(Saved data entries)
· · · · · · ·

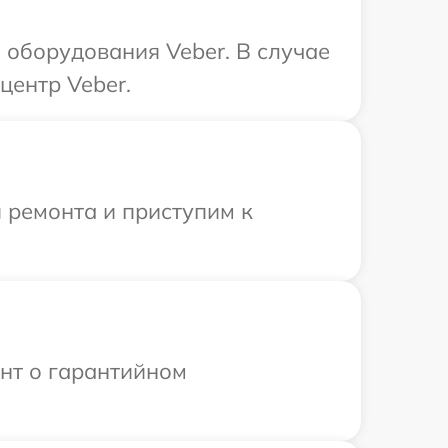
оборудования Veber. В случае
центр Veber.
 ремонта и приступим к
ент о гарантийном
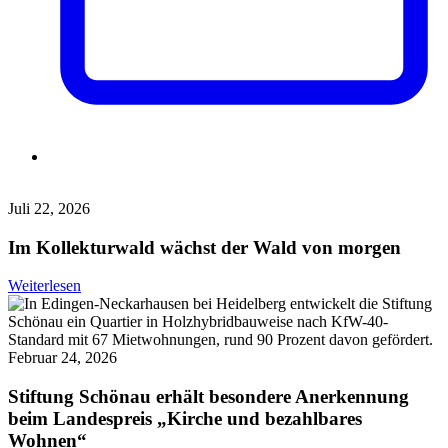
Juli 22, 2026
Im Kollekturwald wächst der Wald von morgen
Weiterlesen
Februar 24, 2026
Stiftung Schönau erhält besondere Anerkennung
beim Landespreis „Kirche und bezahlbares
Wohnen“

· · · · · · ·

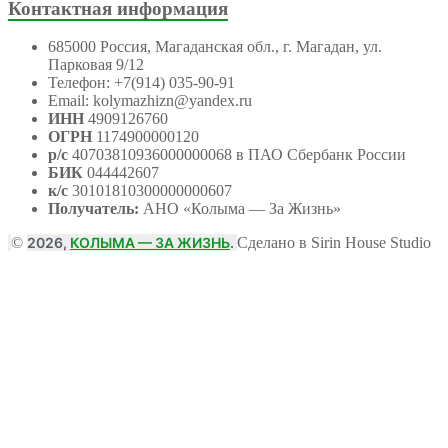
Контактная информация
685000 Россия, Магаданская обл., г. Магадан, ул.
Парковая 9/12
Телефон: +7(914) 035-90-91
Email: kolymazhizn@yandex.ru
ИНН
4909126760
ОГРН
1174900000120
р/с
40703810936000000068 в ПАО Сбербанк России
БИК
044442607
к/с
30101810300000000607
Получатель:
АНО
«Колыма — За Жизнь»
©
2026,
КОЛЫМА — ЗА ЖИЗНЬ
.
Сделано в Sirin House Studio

· · · · · · ·

### EXERCISE OBJECTIVE
Every line in the entries above that mentions the word "Veber" must be shown.

### RESPONSE BOX
оборудования Veber. В случае
центр Veber.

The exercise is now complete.